La société maya comportait deux groupes sociaux bien distincts, l'élite et
le bas peuple. Les membres de l'élite étaient des demi-dieux que les dieux avaient
engendrés par mélange de leur propre sang et de maïs jaune et blanc. C'est du
moins ce que les élites enseignaient aux autres qui étaient en fait des sous-hommes
sans autre droit que de trimer pour l'aristocratie ... Mais, les privilèges de
l'élite avaient aussi leurs contreparties moins agréables, comme celle de faire la guerre - interdite aux
moins que rien - et celle d'être tués lorsqu'il y avait des sacrifices
humains. Seuls les membres de l'aristocratie pouvaient être sacrifiés aux dieux
car ils étaient les seuls à posséder le sang divin dans leurs veines. Tout allait donc pour le
mieux dans le meilleur des mondes mayas jusqu'à ce qu'arrivent les famines. Les Mayas avaient au fil du temps tellement déforesté pour pouvoir cultiver le maïs sacré et pour
couper du bois servant à faire chauffer les pierres pour en extraire du ciment
pour leurs lieux de cultes que le climat changea, causant une diminution des récoltes agricoles puis la famine. Le petit peuple se révolta alors contre les élites incapables de lui assurer une certaine prospérité, des guerres fratricides se firent jour entre les cités, et finalement la grande civilisation maya "classique" s'effondra vers l'an 1000. Quand les Espagnols
débarquèrent au XVIeme Siècle, la civilisation maya avait disparu depuis longtemps, victime de son extrémisme religieux et du peu de considération qu'elle avait eu pour la Terre-Mère. Restaient de
multiples communautés qui parlaient chacune un dialecte différent. Une histoire
qui fait un peu penser à celle de notre monde moderne ...

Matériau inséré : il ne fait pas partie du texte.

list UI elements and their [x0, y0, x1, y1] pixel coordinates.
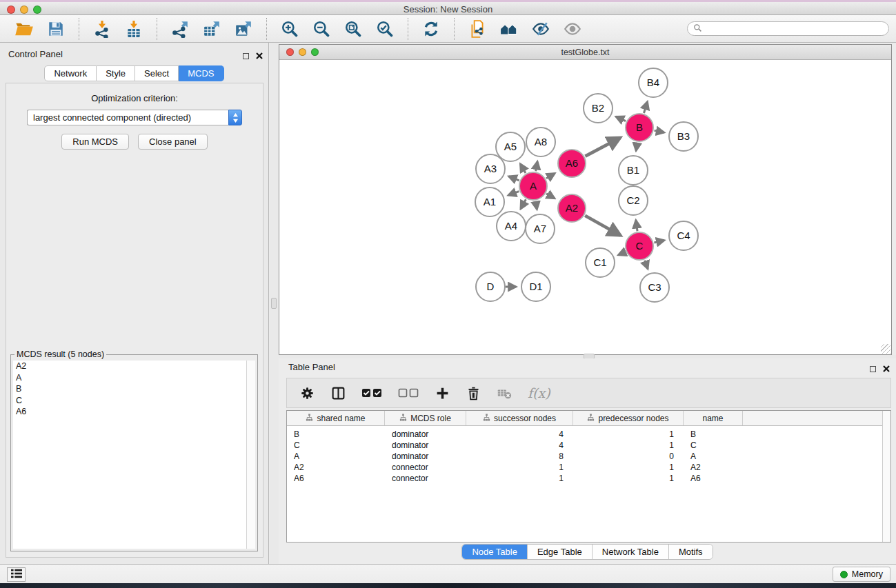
table-cell[interactable]: dominator: [385, 452, 466, 461]
close-panel-icon[interactable]: [883, 363, 890, 375]
result-item[interactable]: C: [13, 395, 246, 407]
table-cell[interactable]: dominator: [385, 440, 466, 450]
graph-node-C3[interactable]: C3: [640, 273, 669, 302]
table-cell[interactable]: 1: [466, 474, 573, 483]
show-details-icon[interactable]: [562, 19, 583, 39]
graph-node-A7[interactable]: A7: [526, 214, 555, 243]
graph-node-B[interactable]: B: [626, 114, 653, 141]
export-image-icon[interactable]: [233, 19, 254, 39]
tab-node-table[interactable]: Node Table: [462, 545, 527, 559]
graph-node-B4[interactable]: B4: [639, 68, 668, 97]
save-session-icon[interactable]: [46, 19, 66, 39]
network-from-document-icon[interactable]: [467, 19, 488, 39]
tab-mcds[interactable]: MCDS: [179, 65, 223, 81]
table-row[interactable]: A2connector11A2: [287, 462, 890, 473]
result-item[interactable]: A6: [13, 406, 246, 418]
graph-edge-C-C4[interactable]: [654, 241, 664, 243]
table-cell[interactable]: A: [684, 452, 743, 461]
graph-edge-A-A2[interactable]: [546, 194, 555, 199]
graph-node-A[interactable]: A: [519, 172, 547, 200]
memory-button[interactable]: Memory: [833, 567, 890, 582]
graph-edge-A-A4[interactable]: [521, 199, 526, 209]
table-cell[interactable]: A6: [287, 474, 385, 483]
table-cell[interactable]: A2: [684, 463, 743, 472]
table-cell[interactable]: A: [287, 452, 385, 461]
table-cell[interactable]: A6: [684, 474, 743, 483]
table-row[interactable]: Cdominator41C: [287, 440, 890, 451]
column-header-name[interactable]: name: [684, 411, 743, 425]
zoom-out-icon[interactable]: [311, 19, 332, 39]
task-history-button[interactable]: [7, 567, 26, 582]
graph-edge-A-A5[interactable]: [520, 164, 526, 173]
graph-edge-C-C2[interactable]: [636, 221, 637, 232]
graph-node-A5[interactable]: A5: [496, 132, 525, 161]
graph-node-D[interactable]: D: [476, 272, 505, 301]
graph-node-C[interactable]: C: [626, 232, 653, 260]
import-table-icon[interactable]: [123, 19, 144, 39]
table-cell[interactable]: A2: [287, 463, 385, 472]
graph-node-A6[interactable]: A6: [558, 150, 586, 177]
graph-node-A8[interactable]: A8: [526, 128, 555, 156]
graph-edge-A-A7[interactable]: [536, 201, 537, 210]
graph-edge-A-A3[interactable]: [509, 176, 519, 181]
graph-node-C2[interactable]: C2: [619, 186, 648, 215]
zoom-selected-icon[interactable]: [375, 19, 395, 39]
tab-network-table[interactable]: Network Table: [592, 545, 668, 559]
column-header-shared-name[interactable]: shared name: [287, 411, 385, 425]
export-network-icon[interactable]: [170, 19, 190, 39]
result-list-scrollbar[interactable]: [246, 361, 255, 549]
column-layout-icon[interactable]: [330, 385, 346, 401]
float-panel-icon[interactable]: [243, 53, 249, 59]
refresh-icon[interactable]: [421, 19, 441, 39]
table-row[interactable]: Adominator80A: [287, 451, 890, 462]
run-mcds-button[interactable]: Run MCDS: [61, 134, 129, 150]
column-header-predecessor-nodes[interactable]: predecessor nodes: [573, 411, 684, 425]
apply-function-icon[interactable]: f(x): [528, 385, 550, 401]
graph-node-A2[interactable]: A2: [558, 194, 586, 222]
table-cell[interactable]: 4: [466, 429, 573, 439]
graph-node-A3[interactable]: A3: [476, 154, 505, 183]
table-cell[interactable]: 1: [573, 463, 684, 472]
graph-edge-C-C1[interactable]: [619, 252, 626, 255]
graph-edge-A6-B[interactable]: [585, 138, 620, 156]
result-item[interactable]: A: [13, 372, 246, 384]
graph-edge-A-A6[interactable]: [546, 174, 555, 179]
tab-select[interactable]: Select: [135, 65, 179, 81]
table-cell[interactable]: connector: [385, 463, 466, 472]
graph-node-A1[interactable]: A1: [475, 187, 504, 216]
table-cell[interactable]: dominator: [385, 429, 466, 439]
table-cell[interactable]: B: [684, 429, 743, 439]
window-titlebar[interactable]: Session: New Session: [0, 2, 896, 15]
tab-style[interactable]: Style: [97, 65, 135, 81]
search-box[interactable]: [687, 21, 889, 36]
close-panel-button[interactable]: Close panel: [138, 134, 208, 150]
graph-node-A4[interactable]: A4: [497, 212, 526, 241]
close-panel-icon[interactable]: [256, 50, 263, 62]
graph-node-B3[interactable]: B3: [669, 122, 698, 151]
tab-edge-table[interactable]: Edge Table: [527, 545, 592, 559]
delete-table-icon[interactable]: [497, 385, 512, 401]
home-view-icon[interactable]: [499, 19, 519, 39]
zoom-in-icon[interactable]: [279, 19, 300, 39]
graph-node-B1[interactable]: B1: [619, 156, 648, 185]
import-network-icon[interactable]: [92, 19, 112, 39]
deselect-all-columns-icon[interactable]: [398, 385, 419, 401]
table-mode-icon[interactable]: [299, 385, 315, 401]
graph-edge-A-A1[interactable]: [508, 192, 519, 196]
graph-edge-B-B2[interactable]: [616, 116, 626, 121]
criterion-dropdown[interactable]: largest connected component (directed): [27, 110, 242, 125]
result-item[interactable]: B: [13, 383, 246, 395]
tab-motifs[interactable]: Motifs: [668, 545, 713, 559]
splitter-grip[interactable]: [271, 298, 277, 309]
result-item[interactable]: A2: [13, 361, 246, 372]
graph-edge-B-B3[interactable]: [655, 130, 664, 132]
table-cell[interactable]: 1: [573, 474, 684, 483]
graph-node-C4[interactable]: C4: [669, 221, 698, 250]
column-header-successor-nodes[interactable]: successor nodes: [466, 411, 573, 425]
table-cell[interactable]: 1: [573, 429, 684, 439]
graph-node-B2[interactable]: B2: [584, 94, 613, 123]
float-panel-icon[interactable]: [870, 366, 876, 372]
graph-edge-B-B4[interactable]: [644, 102, 647, 113]
select-all-columns-icon[interactable]: [361, 385, 382, 401]
graph-edge-A2-C[interactable]: [585, 216, 620, 236]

Le guide tord aussi le cou à une affirmation répandue il y a
quelques années affirmant que les Mayas, comme Nostradamus, avaient prédit la fin
du monde pour 2012. ... D'après lui, 2012 ne serait pas la fin du monde selon
le calendrier maya, mais la fin d'un cycle de 52 000 ans. Nous serions passés cette année-là du monde de la lenteur à un monde caractérisé par la rapidité, l'activisme.
D'ailleurs, nous dit note guide, n'avez vous pas remarqué que les jeunes sont
maintenant accros aux nouvelles technologies où tout va si vite ...
Effectivement, vu comme ça, les Mayas avaient raison !
Stèle du calendrier maya
Arrivés sur les lieux des temples de Lamanai, nous ne sommes
pas seuls. Notre guide nous dit qu'un bateau de croisière a déversé sur le site
ses passagers par dizaines. On accélère le pas pour se retrouver un peu moins bousculés sur les temples. Il y en aurait 800 mais moins de 10 ont été mis au jour. C'est
qu'ici le climat et la végétation tropicale ont tôt fait de vous détruire les
plus beaux monuments. Pourtant ces pyramides à degré sont grandioses, et qui
plus est, chacun chef construisait sa pyramide par dessus les anciennes, en les ensevelissant. Dans
certains temples, il y a jusqu'à 5 couches superposées. Il a fallu 5 ans de
travaux pour déblayer les 3 grands pyramides qu'on peut visiter maintenant ...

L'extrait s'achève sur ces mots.